Now, said Mr Emmott, searching has got a lot more complicated thanks to our increasingly complicated online and business lives.
Instead of just looking up web pages, modern life can include finding a date or a soul mate, scoring a second-hand bargain in an auction, calling up instant taxi services or streaming more movies than you could watch in a lifetime of utter sloth.
"One way or another if you use applications throughout the day you will be touching a lot of different search engines and services," he said.
These days, most of those searches will not involve Google technology. Google declined to comment.
Instead, there are new pretenders to the search crown such as Elastic and Solr.
Searching in the old days was about typing text. Not so today. Searching can involve swiping right, moving a map with your fingers or talking to an app, said Shay Banon, founder of Elastic, which makes the open source search technology used by the likes of Tinder, eBay, Uber, Lyft and Netflix.
Behind the search box, the mechanics of finding the right answer are very different, he said.

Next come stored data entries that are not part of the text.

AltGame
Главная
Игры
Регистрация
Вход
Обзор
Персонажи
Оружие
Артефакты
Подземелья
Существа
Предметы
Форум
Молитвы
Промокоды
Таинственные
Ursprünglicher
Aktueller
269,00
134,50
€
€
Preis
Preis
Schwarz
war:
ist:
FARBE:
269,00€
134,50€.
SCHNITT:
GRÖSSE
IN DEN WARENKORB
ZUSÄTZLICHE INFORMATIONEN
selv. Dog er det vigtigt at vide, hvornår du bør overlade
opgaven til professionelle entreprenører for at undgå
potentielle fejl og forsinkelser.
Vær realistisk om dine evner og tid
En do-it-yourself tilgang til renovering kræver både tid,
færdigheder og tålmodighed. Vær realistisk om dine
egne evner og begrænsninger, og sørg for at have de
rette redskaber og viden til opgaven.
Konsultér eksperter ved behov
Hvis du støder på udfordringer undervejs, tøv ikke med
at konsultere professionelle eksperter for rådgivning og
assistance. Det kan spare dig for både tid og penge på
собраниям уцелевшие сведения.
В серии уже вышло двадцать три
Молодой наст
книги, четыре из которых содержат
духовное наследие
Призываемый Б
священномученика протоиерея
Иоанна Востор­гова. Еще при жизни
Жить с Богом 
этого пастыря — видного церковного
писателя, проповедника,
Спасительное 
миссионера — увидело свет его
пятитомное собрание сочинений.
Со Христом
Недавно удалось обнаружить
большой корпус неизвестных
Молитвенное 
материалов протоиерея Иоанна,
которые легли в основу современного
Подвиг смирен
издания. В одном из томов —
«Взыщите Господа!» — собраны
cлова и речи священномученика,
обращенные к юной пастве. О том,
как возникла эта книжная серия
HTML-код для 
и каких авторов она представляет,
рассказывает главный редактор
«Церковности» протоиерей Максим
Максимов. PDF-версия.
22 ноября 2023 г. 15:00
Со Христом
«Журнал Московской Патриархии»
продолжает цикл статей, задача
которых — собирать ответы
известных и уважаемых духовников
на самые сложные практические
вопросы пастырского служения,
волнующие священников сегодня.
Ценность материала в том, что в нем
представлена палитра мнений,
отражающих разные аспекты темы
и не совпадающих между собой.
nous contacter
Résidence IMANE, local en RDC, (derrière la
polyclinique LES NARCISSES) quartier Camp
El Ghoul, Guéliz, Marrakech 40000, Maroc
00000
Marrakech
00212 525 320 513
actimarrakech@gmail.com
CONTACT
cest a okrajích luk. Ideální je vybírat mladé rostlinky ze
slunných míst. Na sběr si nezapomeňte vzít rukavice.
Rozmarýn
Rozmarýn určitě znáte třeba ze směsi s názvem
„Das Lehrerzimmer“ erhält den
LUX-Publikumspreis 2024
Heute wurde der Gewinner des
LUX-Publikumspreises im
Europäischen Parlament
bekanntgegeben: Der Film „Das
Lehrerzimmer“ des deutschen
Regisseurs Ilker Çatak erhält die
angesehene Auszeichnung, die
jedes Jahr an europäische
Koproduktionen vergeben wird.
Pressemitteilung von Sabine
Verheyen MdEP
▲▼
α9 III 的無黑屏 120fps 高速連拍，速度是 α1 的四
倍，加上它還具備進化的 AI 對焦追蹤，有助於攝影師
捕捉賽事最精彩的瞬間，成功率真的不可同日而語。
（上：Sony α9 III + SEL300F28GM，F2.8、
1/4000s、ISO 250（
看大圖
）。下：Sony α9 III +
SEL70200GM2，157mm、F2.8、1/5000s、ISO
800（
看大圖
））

For instance, on Tinder when you swipe right on a profile, that is a search in that it involves matching data against a constantly shifting set of parameters. It's just not a search as Google classically defined it.
Uber and Lyft also have to match against location as well as the preferences of both their drivers and riders. Similarly, Netflix and eBay do a lot of number crunching to answer queries and make suggestions for their massive user populations.
Mr Banon wrote the first version of Elastic to help his wife who was studying to be a cordon bleu chef.
"I decided to write a recipe app for her and needed to figure out how to add a search box to it to look through all the knowledge she was accumulating," he said.
Just indexing the information in all the recipes, techniques and tricks she was learning was not enough, he said.
"I needed a search engine that was highly curated to her experience and her knowledge from the culinary world," said Mr Banon.
That step involved representing relationships between the different elements and organising the information so it could be queried quickly.
Tinder, for instance, uses Elastic to manage more than 300 million search queries every day.
And just as modern web businesses rely on search to keep them running, almost every business has realised that search is a basic function they have to get right, said Mr Emmott from Gartner.
That is for a couple of reasons, he said. Good analysis of customer data, a search in all but name, can reveal important unseen relationships or snags in a sales process that need smoothing out.
For organisations such as Netflix and Tinder, organising themselves to find fresh insights is straight-forward, said Haydn Jones, founder of data science firm Alqami and a veteran of large-scale engineering projects.
"Netflix, Lyft, Uber and the like started with a blank sheet of paper," he said.
As a result they could choose what technology to use and did not have to worry about the different bits not working well together because they record data in different formats or according to different protocols.
That is a luxury few long-established companies have, he said.
Modern search technologies can help because they are much better at handling different sorts of data and extracting useful information from them - it's rarely just about that big bag of words.
And, he said, it was well worth going through the process to analyse the data and see what squeezing it via search can produce.
Alqami had helped many organisations realise several new use cases for their data because searching through it more efficiently revealed insights they did not know they had.
"Where there is muck there is brass when it comes to data," he said.